Globally unique numeric keys in PostgreSQL

Overview

Preface

Usage of numeric unique identifiers is a very popular approach to identify individual records in database systems. While other approaches exist, often the primary key of a table will be an integer. Integer keys offer a good balance between internal storage size requirements, feasible indexing approaches and performance, as column values often fit within a register of a modern cpu.

Usage of these type of primary keys is so popular, that most databases offer mechanisms to provide an autoincrement mechanism. The SQL Standard even has a specific modifier - IDENTITY, to provide this autoincrement functionality. However, not all database systems implement IDENTITY, and in some cases offer a sequence-based mechanism; PostgreSQL historically provides the SERIAL pseudo-type as a shortcut to the sequence-based mechanism, but version 10 introduced support for IDENTITY clauses.

One of the downsides of using numeric identifiers is that its uniqueness is tied to the database where the identifier is created, do to its sequential nature (and, by default, values start from 1) - the same table definition, implemented in two distinct databases, with different data, will have colliding entries. While some approaches exist to minimize this problem, this is one of the reasons why some schemas rely on UUID instead.

However, there are plenty of scenarios where using numeric identifiers are preferred due to its compactness, and it is often desirable to identify the database where that identifier was generated. In this tutorial, we propose a somewhat simple mechanism that allows the usage of some of the upper bits of a 64-bit integer to store another identifier that can be used in different scenarios to identify the cluster, server or database where the record is generated.

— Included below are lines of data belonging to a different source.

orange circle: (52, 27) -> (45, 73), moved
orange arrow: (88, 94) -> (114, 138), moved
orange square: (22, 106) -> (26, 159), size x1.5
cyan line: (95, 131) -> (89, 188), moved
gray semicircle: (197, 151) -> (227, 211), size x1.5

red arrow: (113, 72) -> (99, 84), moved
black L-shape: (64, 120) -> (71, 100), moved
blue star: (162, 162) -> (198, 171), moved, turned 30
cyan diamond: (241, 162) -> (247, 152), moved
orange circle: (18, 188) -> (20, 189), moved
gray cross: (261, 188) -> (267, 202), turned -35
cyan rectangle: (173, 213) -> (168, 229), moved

Encoding a cluster identifier in a numeric key

This mechanism allows the usage of numeric identifiers in different instances of a given database, in a way they are still unique. As a side-effect, the database identifier is easily extracted from code with a bit-shift operation, allowing easy routing of operations on a given record to its original database; this route can also be used by service proxy implementations to resolve available backends for a given request. For simplicity sake, we will call this database identifier cluster identifier throughout this article.

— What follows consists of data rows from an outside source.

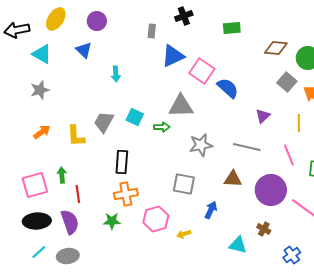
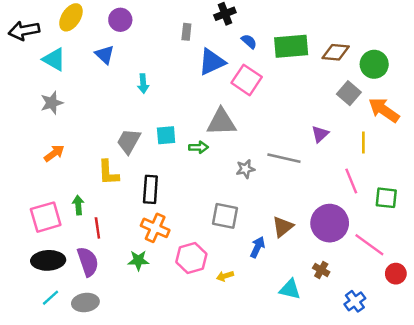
green rectangle: (232, 28) -> (291, 46), moved, size x1.6
blue semicircle: (228, 88) -> (249, 41), moved, size x0.6
cyan square: (135, 117) -> (166, 135), turned -30
yellow L-shape: (76, 136) -> (108, 173), moved
gray star: (201, 145) -> (245, 169), size x0.7
gray line: (247, 147) -> (284, 158), moved
brown triangle: (233, 179) -> (283, 227), moved, turned -42
orange cross: (126, 194) -> (155, 228), turned 35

One other advantage is the possibility of designing a database in such a way that can be independently instantiated (eg. by country or region), but later can be merged back in a single database without collisions. This allows for early design of highly flexible systems without having to decide on high level architectural details from the beginning.

It is important to notice this mechanism has its downsides as well; By using stored procedures and interacting with local tables, there is a small performance overhead on insert operations; The amount of unique identifiers available (and by consequence, the maximum number of records) is shortened as well - in our case, down to 48 bit, allowing "only" 281.474.976.710.656 possible records per table. Why "possible records"? Because the system won't be reusing identifiers from both deleted rows and failed insert rows. Given those limitations, this may be a good apprach to mostly-read workloads, with predictable delete operations, and with tables with a row count below 1 billion entries.

Breaking down a bigint

Our tutorial will use PostgreSQL's BIGINT type, a 64-bit wide integer data type. Our implementation will use the lower 48 bit to implement a unique record identifier, and the upper 16 bits as a unique cluster identififer. Our generated 64 bit integer will look like this:

64 bit integer::img-center

To compute the final value, we pick a 16-bit cluster value, shift left 48 bit, and add the value generated from a sequence, as in the formula key_value = (cluster_id << 48) + sequence_id.

The cluster identifier

The cluster identifier is a unique value that identifies our cluster (or region, or database). It is limited to 2^16 possible values (between 0 and 65535). However, we will only use, 2^15 possible values (0-32.767), as the most significant bit is used for integer signing (indicating if the number is positive or negative).

In our implementation, the cluster identifier value will reside on a table named platform_config. The column value for this table should be defined accordingly on each cluster.

The unique id

The unique id takes the lower 48 bit, and its value is computed from a stored procedure that uses a sequence, so its behaviour is somewhat similar to the SERIAL implementation. To easy the process of keeping track of the sequences for different tables, we will be using a separate table with BIGSERIAL or IDENTITY columns - one for each table. This table will be called platform_sequence.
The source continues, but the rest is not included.